Stored items from a collection
__________

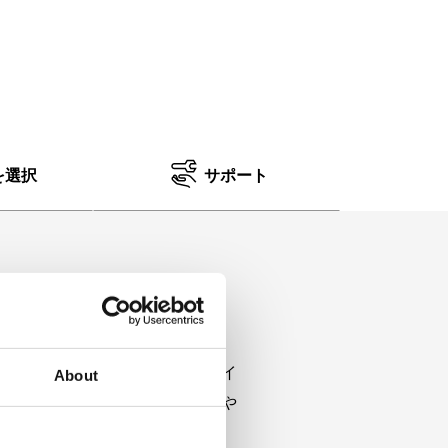
を選択
サポート
プラスサイズタイヤを愛用するライ
About
、 負担がかかることなく、 次にや
ます 。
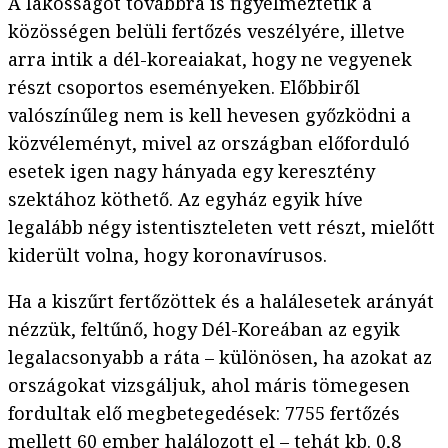
A lakosságot továbbra is figyelmeztetik a
közösségen belüli fertőzés veszélyére, illetve
arra intik a dél-koreaiakat, hogy ne vegyenek
részt csoportos eseményeken. Előbbiről
valószínűleg nem is kell hevesen győzködni a
közvéleményt, mivel az országban előforduló
esetek igen nagy hányada egy keresztény
szektához köthető. Az egyház egyik híve
legalább négy istentiszteleten vett részt, mielőtt
kiderült volna, hogy koronavírusos.
Ha a kiszűrt fertőzöttek és a halálesetek arányát
nézzük, feltűnő, hogy Dél-Koreában az egyik
legalacsonyabb a ráta – különösen, ha azokat az
országokat vizsgáljuk, ahol máris tömegesen
fordultak elő megbetegedések: 7755 fertőzés
mellett 60 ember halálozott el – tehát kb. 0,8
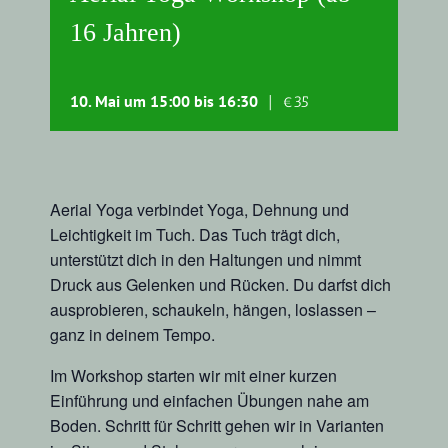
16 Jahren)
10. Mai um 15:00
bis
16:30
|
€35
Aerial Yoga verbindet Yoga, Dehnung und
Leichtigkeit im Tuch. Das Tuch trägt dich,
unterstützt dich in den Haltungen und nimmt
Druck aus Gelenken und Rücken. Du darfst dich
ausprobieren, schaukeln, hängen, loslassen –
ganz in deinem Tempo.
Im Workshop starten wir mit einer kurzen
Einführung und einfachen Übungen nahe am
Boden. Schritt für Schritt gehen wir in Varianten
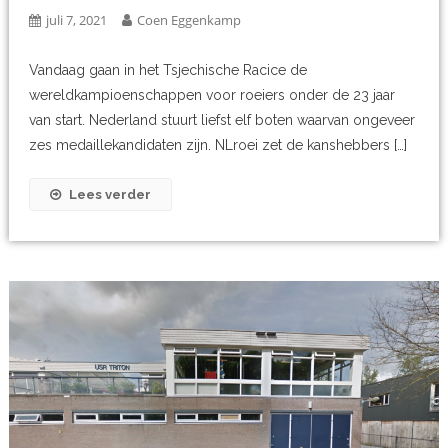
juli 7, 2021
Coen Eggenkamp
Vandaag gaan in het Tsjechische Racice de
wereldkampioenschappen voor roeiers onder de 23 jaar
van start. Nederland stuurt liefst elf boten waarvan ongeveer
zes medaillekandidaten zijn. NLroei zet de kanshebbers […]
Lees verder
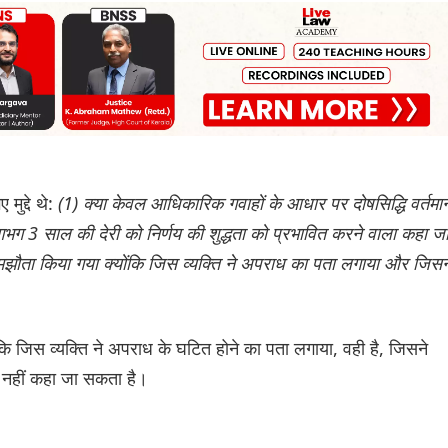
मुद्दे थे:
(1) क्या केवल आधिकारिक गवाहों के आधार पर दोषसिद्धि वर्तमा
लगभग 3 साल की देरी को निर्णय की शुद्धता को प्रभावित करने वाला कहा ज
 समझौता किया गया क्योंकि जिस व्यक्ति ने अपराध का पता लगाया और जिसन
 कि जिस व्यक्ति ने अपराध के घटित होने का पता लगाया, वही है, जिसने
ाब नहीं कहा जा सकता है।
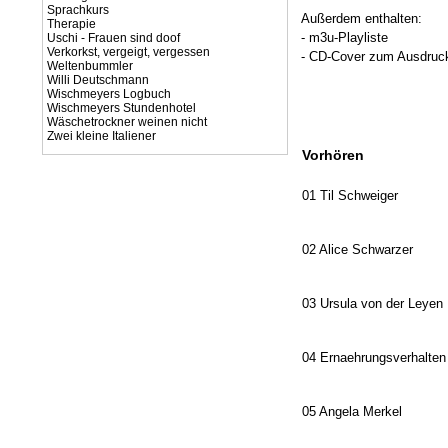
Sprachkurs
Außerdem enthalten:
Therapie
- m3u-Playliste
Uschi - Frauen sind doof
Verkorkst, vergeigt, vergessen
- CD-Cover zum Ausdruck
Weltenbummler
Willi Deutschmann
Wischmeyers Logbuch
Wischmeyers Stundenhotel
Wäschetrockner weinen nicht
Zwei kleine Italiener
Vorhören
01 Til Schweiger
02 Alice Schwarzer
03 Ursula von der Leyen
04 Ernaehrungsverhalten
05 Angela Merkel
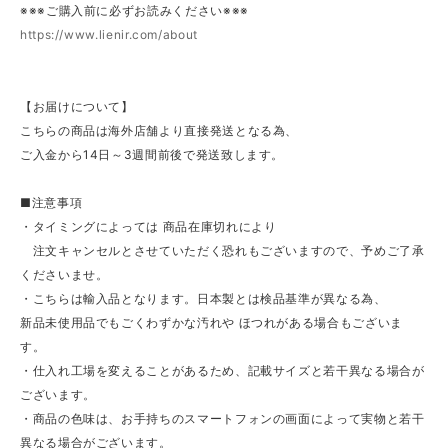
※※※ご購入前に必ずお読みください※※※
https://www.lienir.com/about
【お届けについて】
こちらの商品は海外店舗より直接発送となる為、
ご入金から14日～3週間前後で発送致します。
■注意事項
・タイミングによっては 商品在庫切れにより
注文キャンセルとさせていただく恐れもございますので、予めご了承
くださいませ。
・こちらは輸入品となります。日本製とは検品基準が異なる為、
新品未使用品でもごくわずかな汚れや ほつれがある場合もございま
す。
・仕入れ工場を変えることがあるため、記載サイズと若干異なる場合が
ございます。
・商品の色味は、お手持ちのスマートフォンの画面によって実物と若干
異なる場合がございます。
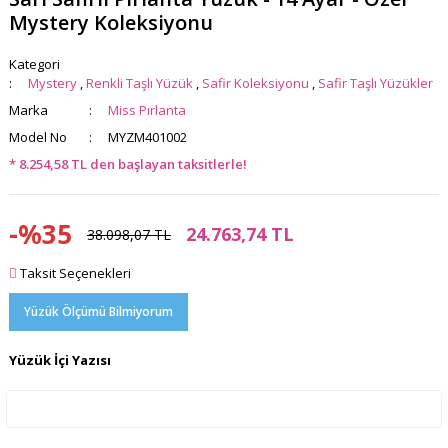
Mystery Koleksiyonu
Kategori
Mystery
,
Renkli Taşlı Yüzük
,
Safir Koleksiyonu
,
Safir Taşlı Yüzükler
Marka
Miss Pırlanta
Model No
MYZM401002
* 8.254,58 TL den başlayan taksitlerle!
-%35
24.763,74 TL
38.098,07 TL
Taksit Seçenekleri
Yüzük Ölçümü Bilmiyorum
Yüzük İçi Yazısı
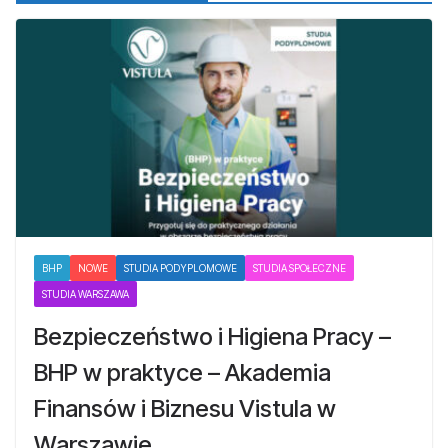
BHP
NOWE
STUDIA PODYPLOMOWE
STUDIA SPOŁECZNE
STUDIA WARSZAWA
Bezpieczeństwo i Higiena Pracy –
BHP w praktyce – Akademia
Finansów i Biznesu Vistula w
Warszawie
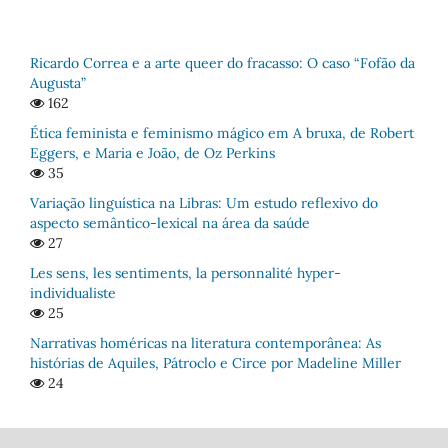
Ricardo Correa e a arte queer do fracasso: O caso “Fofão da
Augusta”
162
Ética feminista e feminismo mágico em A bruxa, de Robert
Eggers, e Maria e João, de Oz Perkins
35
Variação linguística na Libras: Um estudo reflexivo do
aspecto semântico-lexical na área da saúde
27
Les sens, les sentiments, la personnalité hyper-
individualiste
25
Narrativas homéricas na literatura contemporânea: As
histórias de Aquiles, Pátroclo e Circe por Madeline Miller
24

__________

Reproduce exactly, with no pictures, the lines above from the one holding "こちらの商品は海外店舗より直接発送となる為、" to the one holding "Narrativas homéricas na", inclusive.

こちらの商品は海外店舗より直接発送となる為、
ご入金から14日～3週間前後で発送致します。
■注意事項
・タイミングによっては 商品在庫切れにより
注文キャンセルとさせていただく恐れもございますので、予めご了承
くださいませ。
・こちらは輸入品となります。日本製とは検品基準が異なる為、
新品未使用品でもごくわずかな汚れや ほつれがある場合もございま
す。
・仕入れ工場を変えることがあるため、記載サイズと若干異なる場合が
ございます。
・商品の色味は、お手持ちのスマートフォンの画面によって実物と若干
異なる場合がございます。
Mystery Koleksiyonu
Kategori
Mystery
,
Renkli Taşlı Yüzük
,
Safir Koleksiyonu
,
Safir Taşlı Yüzükler
Marka
Miss Pırlanta
Model No
MYZM401002
* 8.254,58 TL den başlayan taksitlerle!
-%35
24.763,74 TL
38.098,07 TL
Taksit Seçenekleri
Yüzük Ölçümü Bilmiyorum
Yüzük İçi Yazısı
BHP
NOWE
STUDIA PODYPLOMOWE
STUDIA SPOŁECZNE
STUDIA WARSZAWA
Bezpieczeństwo i Higiena Pracy –
BHP w praktyce – Akademia
Finansów i Biznesu Vistula w
Warszawie
Ricardo Correa e a arte queer do fracasso: O caso “Fofão da
Augusta”
162
Ética feminista e feminismo mágico em A bruxa, de Robert
Eggers, e Maria e João, de Oz Perkins
35
Variação linguística na Libras: Um estudo reflexivo do
aspecto semântico-lexical na área da saúde
27
Les sens, les sentiments, la personnalité hyper-
individualiste
25
Narrativas homéricas na literatura contemporânea: As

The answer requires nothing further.